**Directions for this task**
Among the entries below, which lines run from the line with "Sorry, your request has been denied." through the line with "Recipe Directions"? Retype those, both ends included, exactly and without pictures.

───── Dataset extract

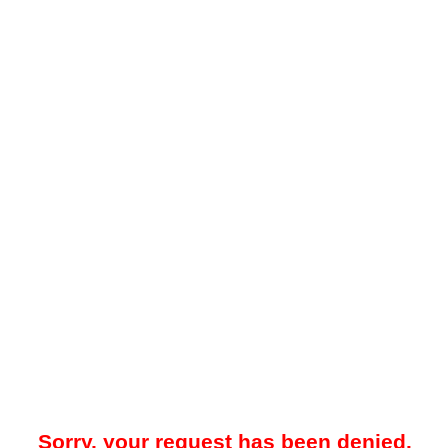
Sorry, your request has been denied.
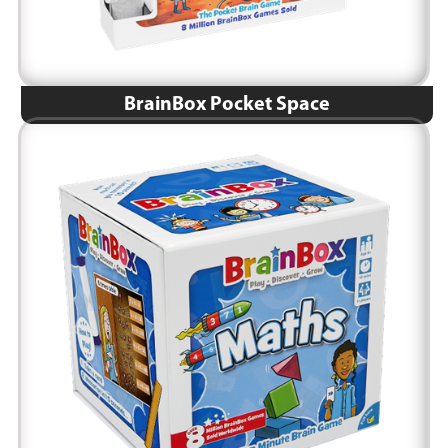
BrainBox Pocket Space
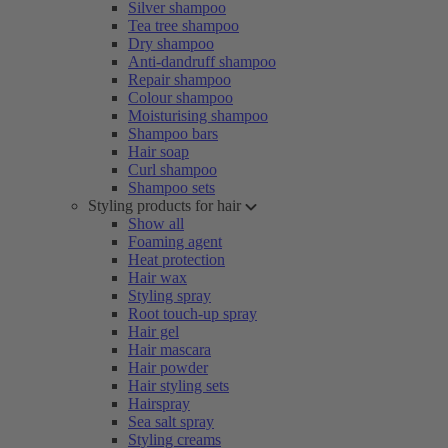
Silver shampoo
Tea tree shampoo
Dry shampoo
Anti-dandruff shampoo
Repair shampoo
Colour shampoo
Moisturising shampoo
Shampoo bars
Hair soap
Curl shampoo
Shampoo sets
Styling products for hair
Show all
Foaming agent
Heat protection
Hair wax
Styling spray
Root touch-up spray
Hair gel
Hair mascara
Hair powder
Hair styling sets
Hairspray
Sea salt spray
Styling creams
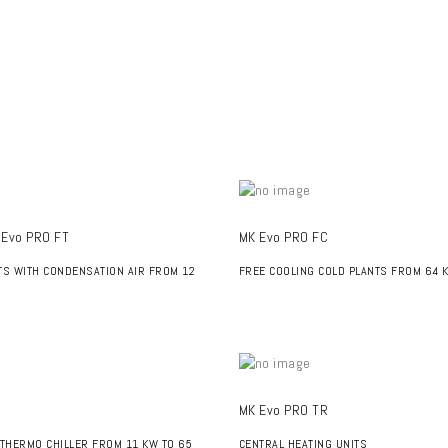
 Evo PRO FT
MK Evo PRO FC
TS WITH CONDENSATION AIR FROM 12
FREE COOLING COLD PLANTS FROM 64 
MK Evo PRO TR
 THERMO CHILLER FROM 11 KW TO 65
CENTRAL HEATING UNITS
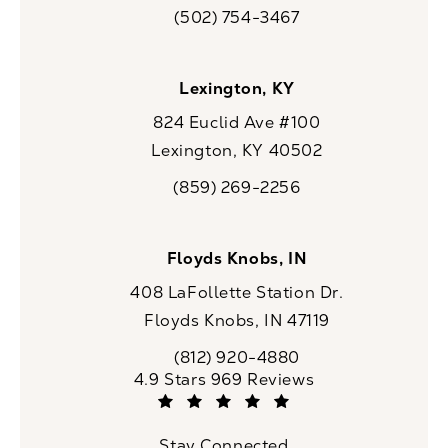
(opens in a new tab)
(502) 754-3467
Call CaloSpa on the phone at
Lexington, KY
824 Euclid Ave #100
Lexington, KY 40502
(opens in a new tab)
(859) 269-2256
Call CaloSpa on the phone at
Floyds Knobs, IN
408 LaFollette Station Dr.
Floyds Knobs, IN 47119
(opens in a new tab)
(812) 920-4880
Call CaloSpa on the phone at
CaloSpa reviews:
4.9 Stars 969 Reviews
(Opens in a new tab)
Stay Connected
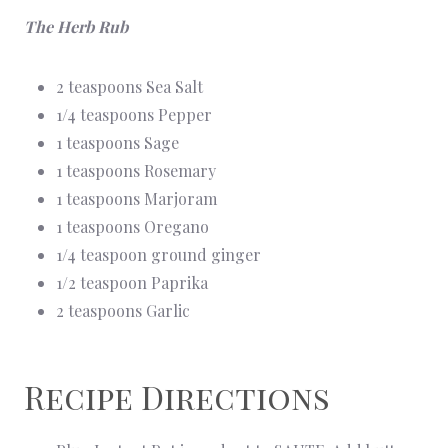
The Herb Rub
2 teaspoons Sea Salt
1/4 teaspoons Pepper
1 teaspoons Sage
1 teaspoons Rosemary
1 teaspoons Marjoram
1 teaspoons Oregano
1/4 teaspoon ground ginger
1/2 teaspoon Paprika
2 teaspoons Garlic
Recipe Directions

──────────
───── Dataset extract

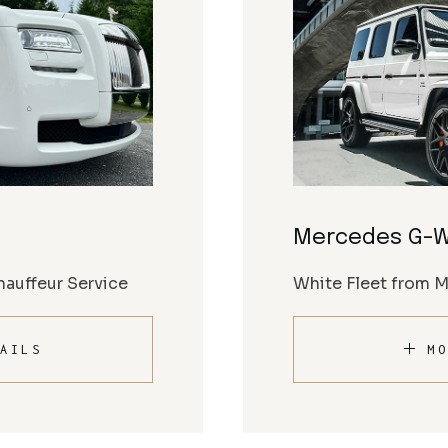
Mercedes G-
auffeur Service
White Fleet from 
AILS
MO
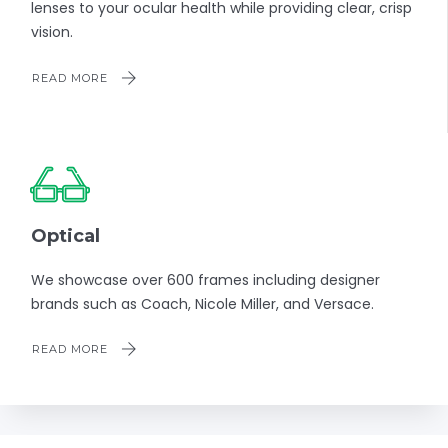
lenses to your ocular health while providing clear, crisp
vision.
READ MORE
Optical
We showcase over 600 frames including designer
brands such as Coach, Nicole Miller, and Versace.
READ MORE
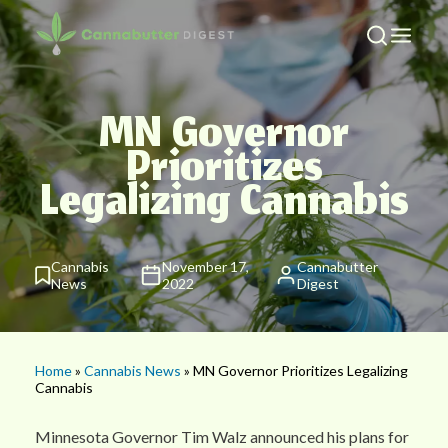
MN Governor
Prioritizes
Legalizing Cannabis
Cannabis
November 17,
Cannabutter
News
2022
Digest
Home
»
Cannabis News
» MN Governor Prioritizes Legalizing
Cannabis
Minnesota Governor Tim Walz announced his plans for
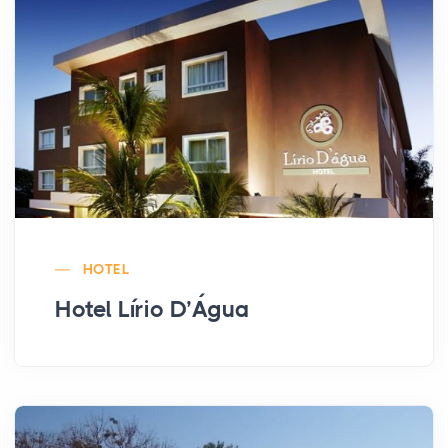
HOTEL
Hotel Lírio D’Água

──────────

**Task result**
Sorry, your request has been denied.
BrainBox Pocket Space
Silver shampoo
Tea tree shampoo
Dry shampoo
Anti-dandruff shampoo
Repair shampoo
Colour shampoo
Moisturising shampoo
Shampoo bars
Hair soap
Curl shampoo
Shampoo sets
Styling products for hair
Show all
Foaming agent
Heat protection
Hair wax
Styling spray
Root touch-up spray
Hair gel
Hair mascara
Hair powder
Hair styling sets
Hairspray
Sea salt spray
Styling creams
 Evo PRO FT
MK Evo PRO FC
TS WITH CONDENSATION AIR FROM 12
FREE COOLING COLD PLANTS FROM 64 
MK Evo PRO TR
 THERMO CHILLER FROM 11 KW TO 65
CENTRAL HEATING UNITS
(opens in a new tab)
(502) 754-3467
Call CaloSpa on the phone at
Lexington, KY
824 Euclid Ave #100
Lexington, KY 40502
(opens in a new tab)
(859) 269-2256
Call CaloSpa on the phone at
Floyds Knobs, IN
408 LaFollette Station Dr.
Floyds Knobs, IN 47119
(opens in a new tab)
(812) 920-4880
Call CaloSpa on the phone at
CaloSpa reviews:
4.9 Stars 969 Reviews
(Opens in a new tab)
Stay Connected
The Herb Rub
2 teaspoons Sea Salt
1/4 teaspoons Pepper
1 teaspoons Sage
1 teaspoons Rosemary
1 teaspoons Marjoram
1 teaspoons Oregano
1/4 teaspoon ground ginger
1/2 teaspoon Paprika
2 teaspoons Garlic
Recipe Directions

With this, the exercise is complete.